══ Records to use
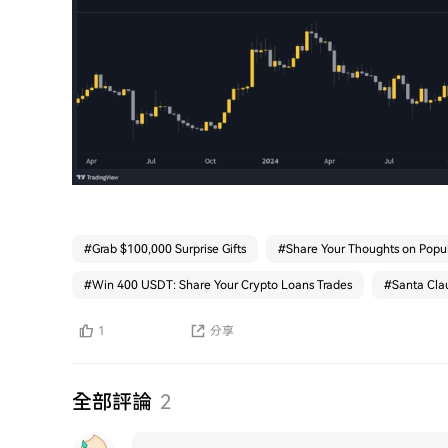
#
Grab $100,000 Surprise Gifts
#
Share Your Thoughts on Popul
#
Win 400 USDT: Share Your Crypto Loans Trades
#
Santa Clau
1
分享
全部評論
2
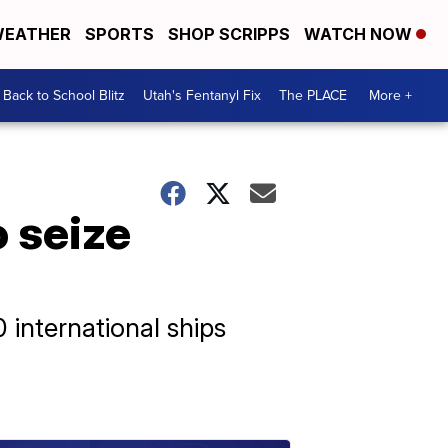
EATHER
SPORTS
SHOP SCRIPPS
WATCH NOW
Back to School Blitz
Utah's Fentanyl Fix
The PLACE
More +
o seize
 international ships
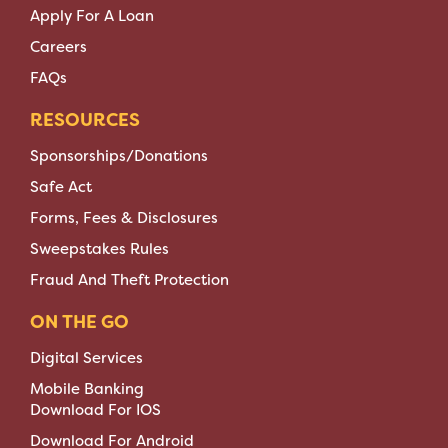
Apply For A Loan
Careers
FAQs
RESOURCES
Sponsorships/Donations
Safe Act
Forms, Fees & Disclosures
Sweepstakes Rules
Fraud And Theft Protection
ON THE GO
Digital Services
Mobile Banking
Download For IOS
Download For Android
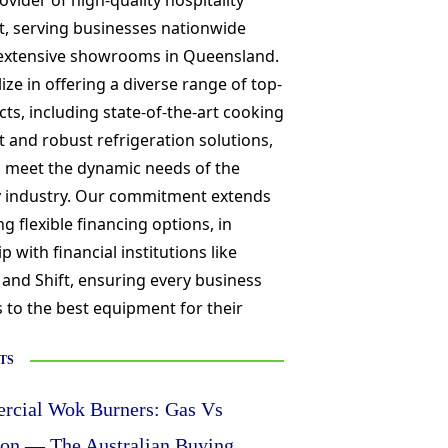
ovider of high-quality hospitality
, serving businesses nationwide
extensive showrooms in Queensland.
ize in offering a diverse range of top-
cts, including state-of-the-art cooking
and robust refrigeration solutions,
o meet the dynamic needs of the
ty industry. Our commitment extends
ng flexible financing options, in
p with financial institutions like
 and Shift, ensuring every business
 to the best equipment for their
TS
cial Wok Burners: Gas Vs
ion — The Australian Buying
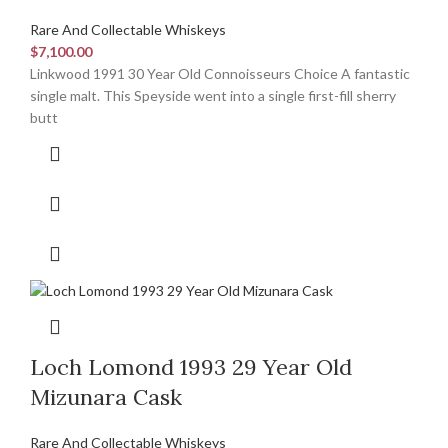
Rare And Collectable Whiskeys
$
7,100.00
Linkwood 1991 30 Year Old Connoisseurs Choice A fantastic
single malt. This Speyside went into a single first-fill sherry
butt
Loch Lomond 1993 29 Year Old
Mizunara Cask
Rare And Collectable Whiskeys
════
▶ **What to produce**:
Print the listing above in full, exactly as written. Omit any pictures.

▶ **Task answer**:
#
Grab $100,000 Surprise Gifts
#
Share Your Thoughts on Popul
#
Win 400 USDT: Share Your Crypto Loans Trades
#
Santa Clau
1
分享
全部評論
2
EATHER
SPORTS
SHOP SCRIPPS
WATCH NOW
Back to School Blitz
Utah's Fentanyl Fix
The PLACE
More +
o seize
 international ships
Apply For A Loan
Careers
FAQs
RESOURCES
Sponsorships/Donations
Safe Act
Forms, Fees & Disclosures
Sweepstakes Rules
Fraud And Theft Protection
ON THE GO
Digital Services
Mobile Banking
Download For IOS
Download For Android
ovider of high-quality hospitality
, serving businesses nationwide
extensive showrooms in Queensland.
ize in offering a diverse range of top-
cts, including state-of-the-art cooking
and robust refrigeration solutions,
o meet the dynamic needs of the
ty industry. Our commitment extends
ng flexible financing options, in
p with financial institutions like
 and Shift, ensuring every business
 to the best equipment for their
TS
cial Wok Burners: Gas Vs
ion — The Australian Buying
Rare And Collectable Whiskeys
$
7,100.00
Linkwood 1991 30 Year Old Connoisseurs Choice A fantastic
single malt. This Speyside went into a single first-fill sherry
butt
Loch Lomond 1993 29 Year Old
Mizunara Cask
Rare And Collectable Whiskeys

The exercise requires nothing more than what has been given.